Recorded information section start

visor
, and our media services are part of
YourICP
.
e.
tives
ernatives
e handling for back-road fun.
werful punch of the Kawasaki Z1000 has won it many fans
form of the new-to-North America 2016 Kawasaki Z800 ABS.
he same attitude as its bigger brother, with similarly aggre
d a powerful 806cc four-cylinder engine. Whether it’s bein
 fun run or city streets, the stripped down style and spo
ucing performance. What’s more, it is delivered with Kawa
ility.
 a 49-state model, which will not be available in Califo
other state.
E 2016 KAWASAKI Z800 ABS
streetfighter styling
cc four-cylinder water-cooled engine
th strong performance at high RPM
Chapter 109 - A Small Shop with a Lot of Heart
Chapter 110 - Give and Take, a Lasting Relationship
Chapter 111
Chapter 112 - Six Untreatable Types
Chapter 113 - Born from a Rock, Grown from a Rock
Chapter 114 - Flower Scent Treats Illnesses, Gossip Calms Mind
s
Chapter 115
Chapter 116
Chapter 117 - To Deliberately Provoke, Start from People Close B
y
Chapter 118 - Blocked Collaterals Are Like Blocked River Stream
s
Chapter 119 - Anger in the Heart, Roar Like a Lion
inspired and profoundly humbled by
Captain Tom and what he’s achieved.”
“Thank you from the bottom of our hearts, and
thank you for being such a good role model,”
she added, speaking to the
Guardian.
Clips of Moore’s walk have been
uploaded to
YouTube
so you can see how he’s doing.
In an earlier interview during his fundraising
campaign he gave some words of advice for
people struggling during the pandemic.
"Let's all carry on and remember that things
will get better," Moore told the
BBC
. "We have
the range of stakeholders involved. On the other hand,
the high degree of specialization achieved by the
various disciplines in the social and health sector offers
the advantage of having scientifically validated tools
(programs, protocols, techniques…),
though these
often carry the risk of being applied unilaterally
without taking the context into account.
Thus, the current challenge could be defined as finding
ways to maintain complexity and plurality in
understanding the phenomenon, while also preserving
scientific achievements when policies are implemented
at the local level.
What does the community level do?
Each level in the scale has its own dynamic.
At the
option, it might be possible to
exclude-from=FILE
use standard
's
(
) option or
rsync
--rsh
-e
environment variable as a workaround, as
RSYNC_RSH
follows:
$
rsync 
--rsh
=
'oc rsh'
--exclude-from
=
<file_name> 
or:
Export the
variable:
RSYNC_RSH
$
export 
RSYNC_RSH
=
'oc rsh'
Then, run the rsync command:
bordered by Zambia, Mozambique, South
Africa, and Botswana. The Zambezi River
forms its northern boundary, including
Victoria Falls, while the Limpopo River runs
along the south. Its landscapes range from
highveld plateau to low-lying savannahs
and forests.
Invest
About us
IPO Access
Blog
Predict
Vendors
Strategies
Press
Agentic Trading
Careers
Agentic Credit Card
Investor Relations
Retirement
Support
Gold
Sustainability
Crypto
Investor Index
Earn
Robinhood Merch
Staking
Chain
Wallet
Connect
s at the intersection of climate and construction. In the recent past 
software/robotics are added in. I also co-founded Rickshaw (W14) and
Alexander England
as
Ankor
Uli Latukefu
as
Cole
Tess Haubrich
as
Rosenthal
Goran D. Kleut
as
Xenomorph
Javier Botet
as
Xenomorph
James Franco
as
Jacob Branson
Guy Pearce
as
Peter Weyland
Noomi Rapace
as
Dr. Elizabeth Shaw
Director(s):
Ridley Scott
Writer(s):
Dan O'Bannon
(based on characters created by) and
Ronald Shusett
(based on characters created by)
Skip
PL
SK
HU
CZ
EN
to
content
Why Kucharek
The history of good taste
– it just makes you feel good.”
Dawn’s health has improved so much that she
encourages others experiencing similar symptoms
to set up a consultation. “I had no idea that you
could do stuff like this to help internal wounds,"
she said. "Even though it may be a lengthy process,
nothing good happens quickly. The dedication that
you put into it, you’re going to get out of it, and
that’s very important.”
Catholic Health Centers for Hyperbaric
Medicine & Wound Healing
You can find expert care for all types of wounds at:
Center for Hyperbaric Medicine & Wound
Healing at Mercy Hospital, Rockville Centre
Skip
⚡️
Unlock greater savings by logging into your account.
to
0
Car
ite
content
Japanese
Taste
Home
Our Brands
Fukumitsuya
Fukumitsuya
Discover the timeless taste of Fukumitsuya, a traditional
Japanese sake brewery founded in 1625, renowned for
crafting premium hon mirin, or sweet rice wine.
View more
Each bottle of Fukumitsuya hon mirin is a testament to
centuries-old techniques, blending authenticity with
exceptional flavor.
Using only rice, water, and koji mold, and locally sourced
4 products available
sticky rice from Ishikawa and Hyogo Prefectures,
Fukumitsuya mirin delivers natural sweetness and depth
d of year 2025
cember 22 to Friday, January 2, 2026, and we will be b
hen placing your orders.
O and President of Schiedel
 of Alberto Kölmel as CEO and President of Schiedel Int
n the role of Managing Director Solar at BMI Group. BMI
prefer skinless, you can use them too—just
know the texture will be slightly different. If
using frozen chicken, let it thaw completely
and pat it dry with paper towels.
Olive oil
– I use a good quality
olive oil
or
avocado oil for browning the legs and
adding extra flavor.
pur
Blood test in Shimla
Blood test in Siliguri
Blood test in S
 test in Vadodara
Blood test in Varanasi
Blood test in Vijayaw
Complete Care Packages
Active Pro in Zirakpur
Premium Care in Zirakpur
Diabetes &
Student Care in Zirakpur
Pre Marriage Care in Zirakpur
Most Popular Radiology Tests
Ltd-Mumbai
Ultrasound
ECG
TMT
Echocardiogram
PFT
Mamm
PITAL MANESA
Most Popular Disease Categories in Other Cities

Recorded information section end

## [What this task involves]
When transcribing the data, keep every line exactly as it is.

## [Result of the task]
visor
, and our media services are part of
YourICP
.
e.
tives
ernatives
e handling for back-road fun.
werful punch of the Kawasaki Z1000 has won it many fans
form of the new-to-North America 2016 Kawasaki Z800 ABS.
he same attitude as its bigger brother, with similarly aggre
d a powerful 806cc four-cylinder engine. Whether it’s bein
 fun run or city streets, the stripped down style and spo
ucing performance. What’s more, it is delivered with Kawa
ility.
 a 49-state model, which will not be available in Califo
other state.
E 2016 KAWASAKI Z800 ABS
streetfighter styling
cc four-cylinder water-cooled engine
th strong performance at high RPM
Chapter 109 - A Small Shop with a Lot of Heart
Chapter 110 - Give and Take, a Lasting Relationship
Chapter 111
Chapter 112 - Six Untreatable Types
Chapter 113 - Born from a Rock, Grown from a Rock
Chapter 114 - Flower Scent Treats Illnesses, Gossip Calms Mind
s
Chapter 115
Chapter 116
Chapter 117 - To Deliberately Provoke, Start from People Close B
y
Chapter 118 - Blocked Collaterals Are Like Blocked River Stream
s
Chapter 119 - Anger in the Heart, Roar Like a Lion
inspired and profoundly humbled by
Captain Tom and what he’s achieved.”
“Thank you from the bottom of our hearts, and
thank you for being such a good role model,”
she added, speaking to the
Guardian.
Clips of Moore’s walk have been
uploaded to
YouTube
so you can see how he’s doing.
In an earlier interview during his fundraising
campaign he gave some words of advice for
people struggling during the pandemic.
"Let's all carry on and remember that things
will get better," Moore told the
BBC
. "We have
the range of stakeholders involved. On the other hand,
the high degree of specialization achieved by the
various disciplines in the social and health sector offers
the advantage of having scientifically validated tools
(programs, protocols, techniques…),
though these
often carry the risk of being applied unilaterally
without taking the context into account.
Thus, the current challenge could be defined as finding
ways to maintain complexity and plurality in
understanding the phenomenon, while also preserving
scientific achievements when policies are implemented
at the local level.
What does the community level do?
Each level in the scale has its own dynamic.
At the
option, it might be possible to
exclude-from=FILE
use standard
's
(
) option or
rsync
--rsh
-e
environment variable as a workaround, as
RSYNC_RSH
follows:
$
rsync 
--rsh
=
'oc rsh'
--exclude-from
=
<file_name> 
or:
Export the
variable:
RSYNC_RSH
$
export 
RSYNC_RSH
=
'oc rsh'
Then, run the rsync command:
bordered by Zambia, Mozambique, South
Africa, and Botswana. The Zambezi River
forms its northern boundary, including
Victoria Falls, while the Limpopo River runs
along the south. Its landscapes range from
highveld plateau to low-lying savannahs
and forests.
Invest
About us
IPO Access
Blog
Predict
Vendors
Strategies
Press
Agentic Trading
Careers
Agentic Credit Card
Investor Relations
Retirement
Support
Gold
Sustainability
Crypto
Investor Index
Earn
Robinhood Merch
Staking
Chain
Wallet
Connect
s at the intersection of climate and construction. In the recent past 
software/robotics are added in. I also co-founded Rickshaw (W14) and
Alexander England
as
Ankor
Uli Latukefu
as
Cole
Tess Haubrich
as
Rosenthal
Goran D. Kleut
as
Xenomorph
Javier Botet
as
Xenomorph
James Franco
as
Jacob Branson
Guy Pearce
as
Peter Weyland
Noomi Rapace
as
Dr. Elizabeth Shaw
Director(s):
Ridley Scott
Writer(s):
Dan O'Bannon
(based on characters created by) and
Ronald Shusett
(based on characters created by)
Skip
PL
SK
HU
CZ
EN
to
content
Why Kucharek
The history of good taste
– it just makes you feel good.”
Dawn’s health has improved so much that she
encourages others experiencing similar symptoms
to set up a consultation. “I had no idea that you
could do stuff like this to help internal wounds,"
she said. "Even though it may be a lengthy process,
nothing good happens quickly. The dedication that
you put into it, you’re going to get out of it, and
that’s very important.”
Catholic Health Centers for Hyperbaric
Medicine & Wound Healing
You can find expert care for all types of wounds at:
Center for Hyperbaric Medicine & Wound
Healing at Mercy Hospital, Rockville Centre
Skip
⚡️
Unlock greater savings by logging into your account.
to
0
Car
ite
content
Japanese
Taste
Home
Our Brands
Fukumitsuya
Fukumitsuya
Discover the timeless taste of Fukumitsuya, a traditional
Japanese sake brewery founded in 1625, renowned for
crafting premium hon mirin, or sweet rice wine.
View more
Each bottle of Fukumitsuya hon mirin is a testament to
centuries-old techniques, blending authenticity with
exceptional flavor.
Using only rice, water, and koji mold, and locally sourced
4 products available
sticky rice from Ishikawa and Hyogo Prefectures,
Fukumitsuya mirin delivers natural sweetness and depth
d of year 2025
cember 22 to Friday, January 2, 2026, and we will be b
hen placing your orders.
O and President of Schiedel
 of Alberto Kölmel as CEO and President of Schiedel Int
n the role of Managing Director Solar at BMI Group. BMI
prefer skinless, you can use them too—just
know the texture will be slightly different. If
using frozen chicken, let it thaw completely
and pat it dry with paper towels.
Olive oil
– I use a good quality
olive oil
or
avocado oil for browning the legs and
adding extra flavor.
pur
Blood test in Shimla
Blood test in Siliguri
Blood test in S
 test in Vadodara
Blood test in Varanasi
Blood test in Vijayaw
Complete Care Packages
Active Pro in Zirakpur
Premium Care in Zirakpur
Diabetes &
Student Care in Zirakpur
Pre Marriage Care in Zirakpur
Most Popular Radiology Tests
Ltd-Mumbai
Ultrasound
ECG
TMT
Echocardiogram
PFT
Mamm
PITAL MANESA
Most Popular Disease Categories in Other Cities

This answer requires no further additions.